Dataset entries

-----

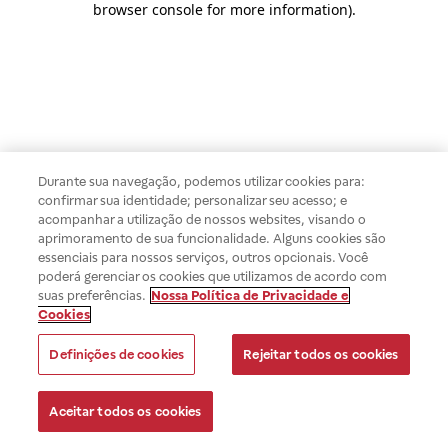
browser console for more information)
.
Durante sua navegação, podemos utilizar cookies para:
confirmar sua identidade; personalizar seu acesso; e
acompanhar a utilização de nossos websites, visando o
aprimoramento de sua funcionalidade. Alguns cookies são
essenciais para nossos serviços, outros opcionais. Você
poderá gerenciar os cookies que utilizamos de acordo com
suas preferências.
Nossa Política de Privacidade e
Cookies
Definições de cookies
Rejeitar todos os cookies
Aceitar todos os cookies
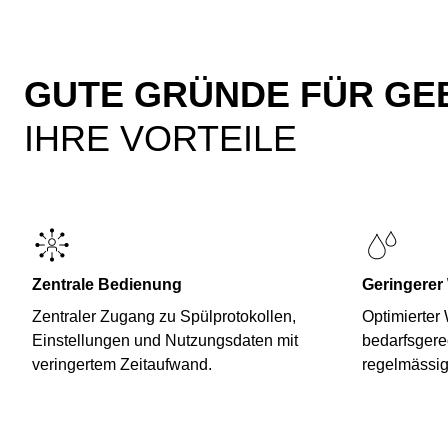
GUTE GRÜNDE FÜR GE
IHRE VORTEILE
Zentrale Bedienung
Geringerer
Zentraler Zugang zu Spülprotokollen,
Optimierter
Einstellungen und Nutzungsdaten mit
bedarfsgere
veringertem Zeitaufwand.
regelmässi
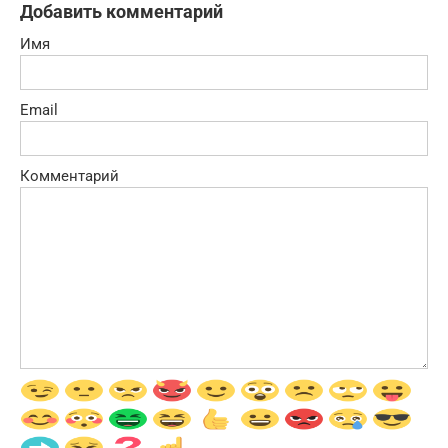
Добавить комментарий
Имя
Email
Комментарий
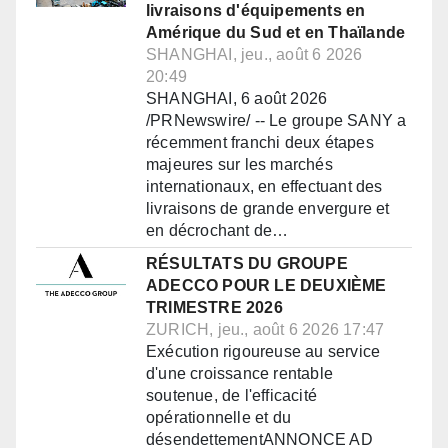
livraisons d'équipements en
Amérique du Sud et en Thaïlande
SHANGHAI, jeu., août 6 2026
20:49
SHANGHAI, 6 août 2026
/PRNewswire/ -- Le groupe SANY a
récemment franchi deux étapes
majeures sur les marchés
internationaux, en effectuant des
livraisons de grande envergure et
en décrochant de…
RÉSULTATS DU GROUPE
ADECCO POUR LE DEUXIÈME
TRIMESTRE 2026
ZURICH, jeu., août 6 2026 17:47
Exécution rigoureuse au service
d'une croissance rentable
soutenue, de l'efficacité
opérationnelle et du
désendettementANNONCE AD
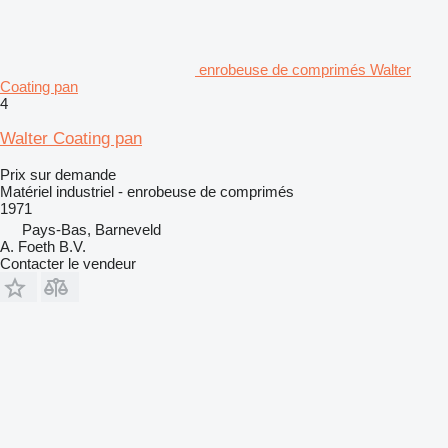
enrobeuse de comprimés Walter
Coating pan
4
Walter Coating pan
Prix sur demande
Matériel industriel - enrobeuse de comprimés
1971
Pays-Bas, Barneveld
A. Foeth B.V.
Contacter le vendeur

-----

== Work instruction ==
Give back every record exactly, dropping its pictures.

== Response ==
browser console for more information)
.
Durante sua navegação, podemos utilizar cookies para:
confirmar sua identidade; personalizar seu acesso; e
acompanhar a utilização de nossos websites, visando o
aprimoramento de sua funcionalidade. Alguns cookies são
essenciais para nossos serviços, outros opcionais. Você
poderá gerenciar os cookies que utilizamos de acordo com
suas preferências.
Nossa Política de Privacidade e
Cookies
Definições de cookies
Rejeitar todos os cookies
Aceitar todos os cookies
GUTE GRÜNDE FÜR GE
IHRE VORTEILE
Zentrale Bedienung
Geringerer
Zentraler Zugang zu Spülprotokollen,
Optimierter
Einstellungen und Nutzungsdaten mit
bedarfsgere
veringertem Zeitaufwand.
regelmässi
Добавить комментарий
Имя
Email
Комментарий
livraisons d'équipements en
Amérique du Sud et en Thaïlande
SHANGHAI, jeu., août 6 2026
20:49
SHANGHAI, 6 août 2026
/PRNewswire/ -- Le groupe SANY a
récemment franchi deux étapes
majeures sur les marchés
internationaux, en effectuant des
livraisons de grande envergure et
en décrochant de…
RÉSULTATS DU GROUPE
ADECCO POUR LE DEUXIÈME
TRIMESTRE 2026
ZURICH, jeu., août 6 2026 17:47
Exécution rigoureuse au service
d'une croissance rentable
soutenue, de l'efficacité
opérationnelle et du
désendettementANNONCE AD
enrobeuse de comprimés Walter
Coating pan
4
Walter Coating pan
Prix sur demande
Matériel industriel - enrobeuse de comprimés
1971
Pays-Bas, Barneveld
A. Foeth B.V.
Contacter le vendeur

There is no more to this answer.